Leaving nothing out, set down all the data exactly.

====== Exercise material

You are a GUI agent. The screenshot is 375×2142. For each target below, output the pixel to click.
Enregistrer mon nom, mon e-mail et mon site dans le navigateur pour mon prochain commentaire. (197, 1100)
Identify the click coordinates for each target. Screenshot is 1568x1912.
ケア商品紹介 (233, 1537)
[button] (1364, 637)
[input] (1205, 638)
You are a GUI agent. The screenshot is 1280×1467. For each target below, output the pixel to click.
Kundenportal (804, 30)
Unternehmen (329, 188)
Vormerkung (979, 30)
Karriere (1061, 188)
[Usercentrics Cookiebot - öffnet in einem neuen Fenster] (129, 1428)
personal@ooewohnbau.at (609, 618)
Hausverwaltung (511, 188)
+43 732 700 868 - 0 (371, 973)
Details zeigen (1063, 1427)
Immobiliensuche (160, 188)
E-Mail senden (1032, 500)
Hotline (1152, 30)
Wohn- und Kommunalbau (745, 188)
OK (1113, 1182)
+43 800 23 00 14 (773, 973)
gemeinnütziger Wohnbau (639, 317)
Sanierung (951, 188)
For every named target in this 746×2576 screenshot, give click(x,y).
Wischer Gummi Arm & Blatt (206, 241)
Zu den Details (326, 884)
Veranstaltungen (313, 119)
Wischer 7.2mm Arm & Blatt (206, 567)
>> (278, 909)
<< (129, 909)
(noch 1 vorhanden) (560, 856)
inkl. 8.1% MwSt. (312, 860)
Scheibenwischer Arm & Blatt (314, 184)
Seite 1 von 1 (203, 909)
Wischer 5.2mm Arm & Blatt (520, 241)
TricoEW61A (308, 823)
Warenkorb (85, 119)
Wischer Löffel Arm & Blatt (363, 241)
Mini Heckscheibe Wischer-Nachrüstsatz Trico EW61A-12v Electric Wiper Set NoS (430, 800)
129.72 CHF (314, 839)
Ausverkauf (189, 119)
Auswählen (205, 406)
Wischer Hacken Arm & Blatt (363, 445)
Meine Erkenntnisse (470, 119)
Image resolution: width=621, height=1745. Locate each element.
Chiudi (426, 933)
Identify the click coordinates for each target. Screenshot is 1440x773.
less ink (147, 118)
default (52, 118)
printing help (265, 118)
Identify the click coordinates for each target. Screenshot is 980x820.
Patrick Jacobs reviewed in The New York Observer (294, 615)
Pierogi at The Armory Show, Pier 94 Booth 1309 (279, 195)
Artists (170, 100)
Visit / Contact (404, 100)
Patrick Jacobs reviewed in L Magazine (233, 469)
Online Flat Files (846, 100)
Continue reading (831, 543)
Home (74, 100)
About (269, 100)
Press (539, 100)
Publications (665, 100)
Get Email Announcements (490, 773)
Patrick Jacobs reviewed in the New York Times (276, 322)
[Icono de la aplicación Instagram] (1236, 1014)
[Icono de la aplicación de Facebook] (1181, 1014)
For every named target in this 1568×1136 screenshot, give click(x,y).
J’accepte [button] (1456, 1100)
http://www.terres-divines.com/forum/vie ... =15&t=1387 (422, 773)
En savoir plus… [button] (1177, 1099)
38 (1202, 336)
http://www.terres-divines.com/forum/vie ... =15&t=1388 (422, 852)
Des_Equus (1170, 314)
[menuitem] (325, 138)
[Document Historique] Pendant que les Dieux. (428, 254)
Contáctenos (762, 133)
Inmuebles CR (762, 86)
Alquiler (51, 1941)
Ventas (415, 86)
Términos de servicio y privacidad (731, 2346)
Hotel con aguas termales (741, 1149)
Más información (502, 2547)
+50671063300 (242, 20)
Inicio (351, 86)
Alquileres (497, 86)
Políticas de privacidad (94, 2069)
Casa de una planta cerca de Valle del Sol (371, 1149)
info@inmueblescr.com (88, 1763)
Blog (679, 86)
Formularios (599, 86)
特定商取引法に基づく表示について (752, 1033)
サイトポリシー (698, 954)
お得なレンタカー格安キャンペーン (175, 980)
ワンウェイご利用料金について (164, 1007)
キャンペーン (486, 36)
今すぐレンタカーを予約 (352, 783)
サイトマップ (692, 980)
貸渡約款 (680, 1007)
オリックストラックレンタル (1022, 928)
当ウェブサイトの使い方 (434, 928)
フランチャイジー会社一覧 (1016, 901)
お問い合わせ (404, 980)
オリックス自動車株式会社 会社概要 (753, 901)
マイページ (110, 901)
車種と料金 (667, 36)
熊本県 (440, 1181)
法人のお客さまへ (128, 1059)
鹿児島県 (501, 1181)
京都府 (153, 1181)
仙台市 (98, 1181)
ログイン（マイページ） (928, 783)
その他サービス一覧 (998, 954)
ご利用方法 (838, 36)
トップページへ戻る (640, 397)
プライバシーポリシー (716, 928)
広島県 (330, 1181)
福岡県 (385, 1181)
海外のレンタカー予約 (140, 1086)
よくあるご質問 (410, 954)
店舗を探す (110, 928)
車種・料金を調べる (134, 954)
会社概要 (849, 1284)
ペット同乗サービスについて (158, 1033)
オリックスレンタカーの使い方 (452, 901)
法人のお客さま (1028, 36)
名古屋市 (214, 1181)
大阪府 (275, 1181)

============

--- Reply ---
You are a GUI agent. The screenshot is 375×2142. For each target below, output the pixel to click.
Enregistrer mon nom, mon e-mail et mon site dans le navigateur pour mon prochain commentaire. (197, 1100)
Identify the click coordinates for each target. Screenshot is 1568x1912.
ケア商品紹介 (233, 1537)
[button] (1364, 637)
[input] (1205, 638)
You are a GUI agent. The screenshot is 1280×1467. For each target below, output the pixel to click.
Kundenportal (804, 30)
Unternehmen (329, 188)
Vormerkung (979, 30)
Karriere (1061, 188)
[Usercentrics Cookiebot - öffnet in einem neuen Fenster] (129, 1428)
personal@ooewohnbau.at (609, 618)
Hausverwaltung (511, 188)
+43 732 700 868 - 0 (371, 973)
Details zeigen (1063, 1427)
Immobiliensuche (160, 188)
E-Mail senden (1032, 500)
Hotline (1152, 30)
Wohn- und Kommunalbau (745, 188)
OK (1113, 1182)
+43 800 23 00 14 (773, 973)
gemeinnütziger Wohnbau (639, 317)
Sanierung (951, 188)
For every named target in this 746×2576 screenshot, give click(x,y).
Wischer Gummi Arm & Blatt (206, 241)
Zu den Details (326, 884)
Veranstaltungen (313, 119)
Wischer 7.2mm Arm & Blatt (206, 567)
>> (278, 909)
<< (129, 909)
(noch 1 vorhanden) (560, 856)
inkl. 8.1% MwSt. (312, 860)
Scheibenwischer Arm & Blatt (314, 184)
Seite 1 von 1 (203, 909)
Wischer 5.2mm Arm & Blatt (520, 241)
TricoEW61A (308, 823)
Warenkorb (85, 119)
Wischer Löffel Arm & Blatt (363, 241)
Mini Heckscheibe Wischer-Nachrüstsatz Trico EW61A-12v Electric Wiper Set NoS (430, 800)
129.72 CHF (314, 839)
Ausverkauf (189, 119)
Auswählen (205, 406)
Wischer Hacken Arm & Blatt (363, 445)
Meine Erkenntnisse (470, 119)
Image resolution: width=621, height=1745. Locate each element.
Chiudi (426, 933)
Identify the click coordinates for each target. Screenshot is 1440x773.
less ink (147, 118)
default (52, 118)
printing help (265, 118)
Identify the click coordinates for each target. Screenshot is 980x820.
Patrick Jacobs reviewed in The New York Observer (294, 615)
Pierogi at The Armory Show, Pier 94 Booth 1309 (279, 195)
Artists (170, 100)
Visit / Contact (404, 100)
Patrick Jacobs reviewed in L Magazine (233, 469)
Online Flat Files (846, 100)
Continue reading (831, 543)
Home (74, 100)
About (269, 100)
Press (539, 100)
Publications (665, 100)
Get Email Announcements (490, 773)
Patrick Jacobs reviewed in the New York Times (276, 322)
[Icono de la aplicación Instagram] (1236, 1014)
[Icono de la aplicación de Facebook] (1181, 1014)
For every named target in this 1568×1136 screenshot, give click(x,y).
J’accepte [button] (1456, 1100)
http://www.terres-divines.com/forum/vie ... =15&t=1387 (422, 773)
En savoir plus… [button] (1177, 1099)
38 (1202, 336)
http://www.terres-divines.com/forum/vie ... =15&t=1388 (422, 852)
Des_Equus (1170, 314)
[menuitem] (325, 138)
[Document Historique] Pendant que les Dieux. (428, 254)
Contáctenos (762, 133)
Inmuebles CR (762, 86)
Alquiler (51, 1941)
Ventas (415, 86)
Términos de servicio y privacidad (731, 2346)
Hotel con aguas termales (741, 1149)
Más información (502, 2547)
+50671063300 (242, 20)
Inicio (351, 86)
Alquileres (497, 86)
Políticas de privacidad (94, 2069)
Casa de una planta cerca de Valle del Sol (371, 1149)
info@inmueblescr.com (88, 1763)
Blog (679, 86)
Formularios (599, 86)
特定商取引法に基づく表示について (752, 1033)
サイトポリシー (698, 954)
お得なレンタカー格安キャンペーン (175, 980)
ワンウェイご利用料金について (164, 1007)
キャンペーン (486, 36)
今すぐレンタカーを予約 (352, 783)
サイトマップ (692, 980)
貸渡約款 (680, 1007)
オリックストラックレンタル (1022, 928)
当ウェブサイトの使い方 (434, 928)
フランチャイジー会社一覧 (1016, 901)
お問い合わせ (404, 980)
オリックス自動車株式会社 会社概要 (753, 901)
マイページ (110, 901)
車種と料金 (667, 36)
熊本県 (440, 1181)
法人のお客さまへ (128, 1059)
鹿児島県 (501, 1181)
京都府 (153, 1181)
仙台市 (98, 1181)
ログイン（マイページ） (928, 783)
その他サービス一覧 (998, 954)
ご利用方法 (838, 36)
トップページへ戻る (640, 397)
プライバシーポリシー (716, 928)
広島県 (330, 1181)
福岡県 (385, 1181)
海外のレンタカー予約 (140, 1086)
よくあるご質問 (410, 954)
店舗を探す (110, 928)
車種・料金を調べる (134, 954)
会社概要 (849, 1284)
ペット同乗サービスについて (158, 1033)
オリックスレンタカーの使い方 (452, 901)
法人のお客さま (1028, 36)
名古屋市 (214, 1181)
大阪府 (275, 1181)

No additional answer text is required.